Домой я понес шесть связок сухих грибов и двух уток в перьях. К своему дому я приближался под вечер. В окно меня увидели дети и с криком «Папа!» выбежали навстречу. Вслед за ними вышли жена и теща. Я по очереди поднимал детей, чтобы расцеловаться с ними. На каждого я надел по две нитки грибов.
— Какие душистые! — радовались малыши.
Жена, поцеловавшись со мной, расплакалась:
— Что ты сделал с нами?
— А что вы хотели сделать со мною?
— Мы тебе оказывали только внимание и предупредительность.
— Упустив из вида, что когда все это преподносится в чрезмерном количестве, то может загнать человека в гроб. Видите, какой я здоровый и крепкий?
— Ты мог бы сообщить нам, куда направляешься.
— А разве вы разрешили бы мне уйти?

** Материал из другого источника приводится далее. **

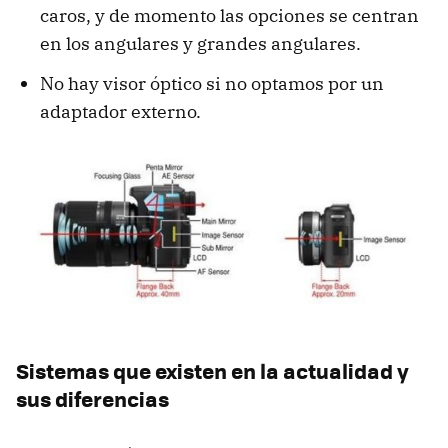
caros, y de momento las opciones se centran
en los angulares y grandes angulares.
No hay visor óptico si no optamos por un
adaptador externo.
Sistemas que existen en la actualidad y
sus diferencias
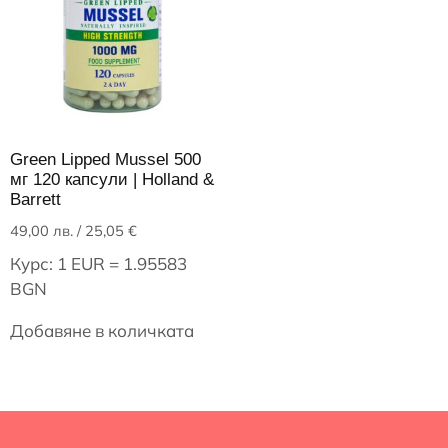
Green Lipped Mussel 500
мг 120 капсули | Holland &
Barrett
49,00
лв.
/ 25,05 €
Курс: 1 EUR = 1.95583
BGN
Добавяне в количката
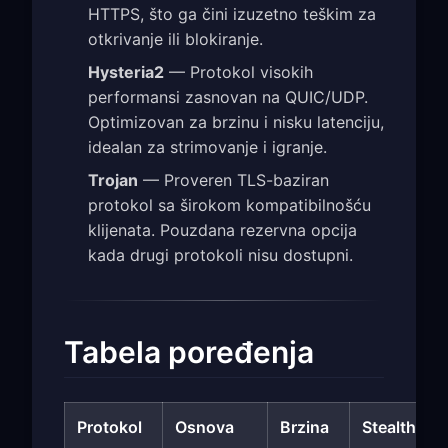
HTTPS, što ga čini izuzetno teškim za
otkrivanje ili blokiranje.
Hysteria2
— Protokol visokih
performansi zasnovan na QUIC/UDP.
Optimizovan za brzinu i nisku latenciju,
idealan za strimovanje i igranje.
Trojan
— Proveren TLS-baziran
protokol sa širokom kompatibilnošću
klijenata. Pouzdana rezervna opcija
kada drugi protokoli nisu dostupni.
Tabela poređenja
Protokol
Osnova
Brzina
Stealth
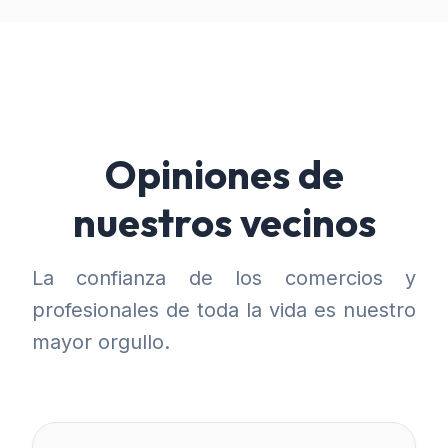
Opiniones de
nuestros vecinos
La confianza de los comercios y
profesionales de toda la vida es nuestro
mayor orgullo.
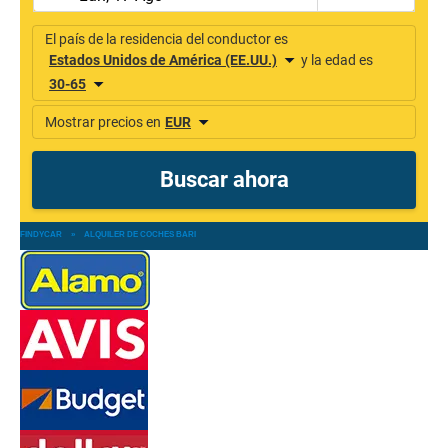
FINDYCAR
»
ALQUILER DE COCHES BARI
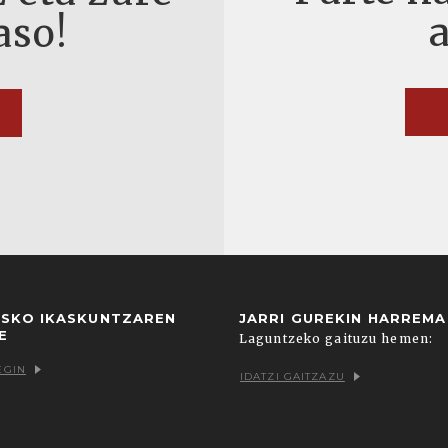
aso!
USKO IKASKUNTZAREN
JARRI GUREKIN HARREM
E
Laguntzeko gaituzu hemen:
EGIN
IDATZI GAITZAZU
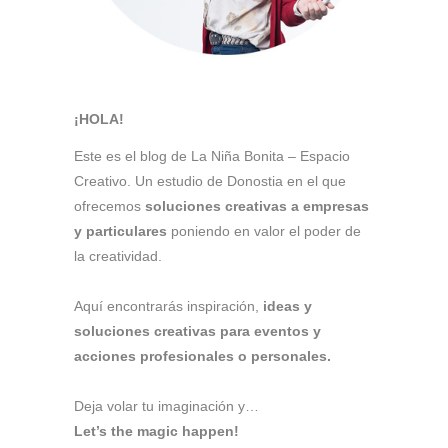
¡HOLA!
Este es el blog de La Niña Bonita – Espacio
Creativo. Un estudio de Donostia en el que
ofrecemos
soluciones creativas a empresas
y particulares
poniendo en valor el poder de
la creatividad.
Aquí encontrarás inspiración,
ideas y
soluciones creativas para eventos y
acciones profesionales o personales.
Deja volar tu imaginación y…
Let’s the magic happen!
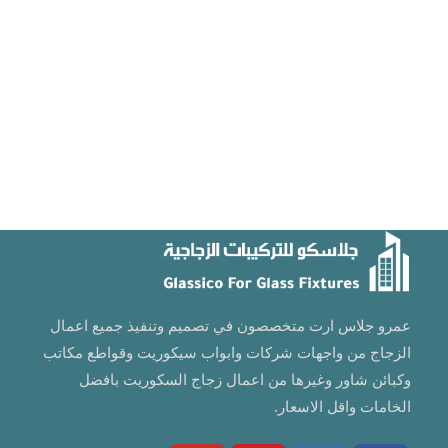
زجاج سيكوريت,زجاج سيكوريت,زجاج سيكوريت,زجاج
سيكوريت,زجاج سيكوريت,زجاج سيكوريت,زجاج
سيكوريت,زجاج سيكوريت,زجاج سيكوريت,
عمرو جلاس ارت متخصصون في تصميم وتنفيذ جميع اعمال
الزجاج من واجهات شركات وابواب سيكوريت وقواطع مكاتب
وكبائن شاور وغيرها من اعمال زجاج السكوريت بافضل
الخامات واقل الاسعار.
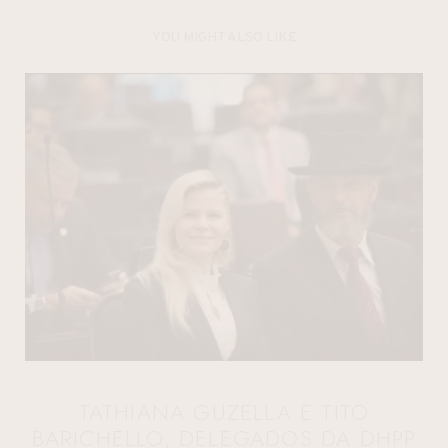
YOU MIGHT ALSO LIKE
TATHIANA GUZELLA E TITO
BARICHELLO, DELEGADOS DA DHPP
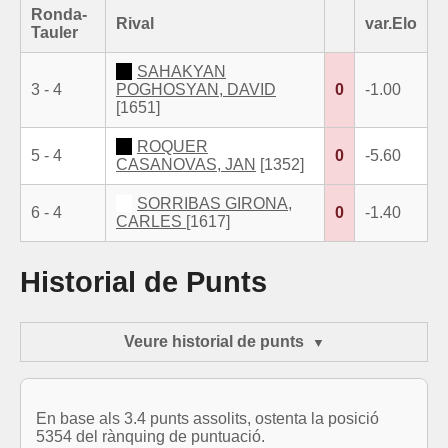
Ronda-
Rival
var.Elo
Tauler
SAHAKYAN
3 - 4
POGHOSYAN, DAVID
0
-1.00
[1651]
ROQUER
5 - 4
0
-5.60
CASANOVAS, JAN
[1352]
SORRIBAS GIRONA,
6 - 4
0
-1.40
CARLES
[1617]
Historial de Punts
Veure historial de punts
En base als 3.4 punts assolits, ostenta la posició
5354 del rànquing de puntuació.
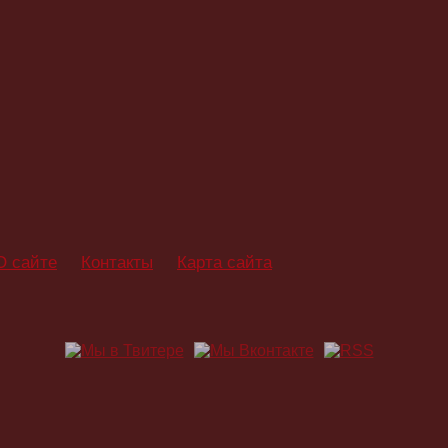
О сайте
Контакты
Карта сайта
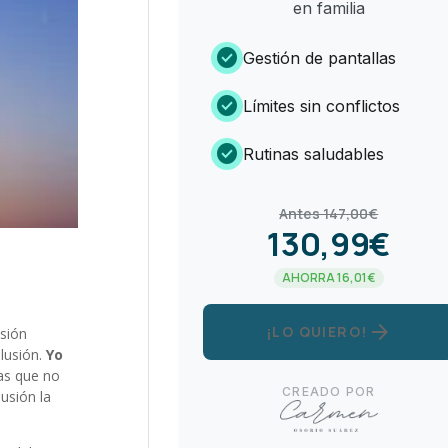
en familia
check_circle
Gestión de pantallas
check_circle
Límites sin conflictos
check_circle
Rutinas saludables
Antes 147,00€
130,99€
AHORRA 16,01€
arrow_forward
¡LO QUIERO!
sión
ilusión.
Yo
as que no
CREADO POR
usión la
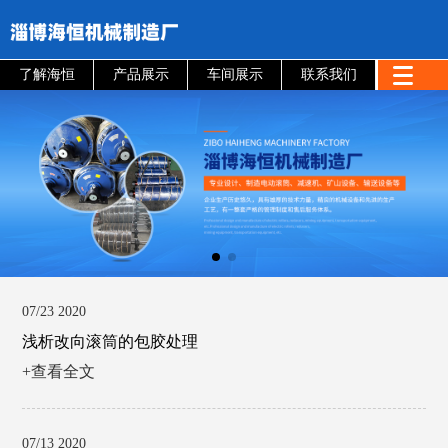
了解海恒
产品展示
车间展示
联系我们
07/23 2020
浅析改向滚筒的包胶处理
+查看全文
07/13 2020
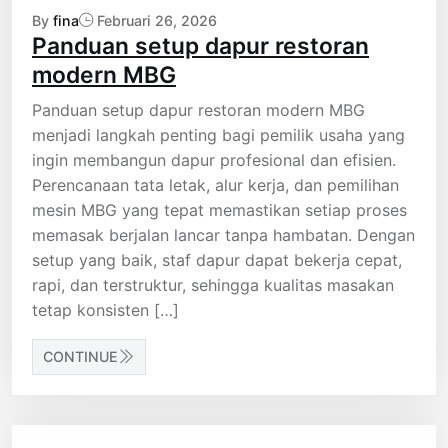
By
fina
Februari 26, 2026
Panduan setup dapur restoran
modern MBG
Panduan setup dapur restoran modern MBG
menjadi langkah penting bagi pemilik usaha yang
ingin membangun dapur profesional dan efisien.
Perencanaan tata letak, alur kerja, dan pemilihan
mesin MBG yang tepat memastikan setiap proses
memasak berjalan lancar tanpa hambatan. Dengan
setup yang baik, staf dapur dapat bekerja cepat,
rapi, dan terstruktur, sehingga kualitas masakan
tetap konsisten […]
CONTINUE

А теперь я снова с вами — свежий, как огурчик с грядки.
Теща была очень рада грибам:
— Надолго хватит! А какие чистые —- ни одного червивого.
Ну, вот и вся моя история. Как по вашему — можно ее разукрасить?
— Вы так ее нарисовали, что я не могу к ней добавить ни слова. По настоящему она должна бы быть подписана Георгием Шустровым.
— Ну, как это можно? Если каждый рассказчик будет подписывать свою фамилию, писателей расплодится видимо-невидимо. Рассказать я сумел, а записать бы все это никак не смог. А вы в таких делах понаторели, для вас это, как говорит моя теща, «однова дыхнуть».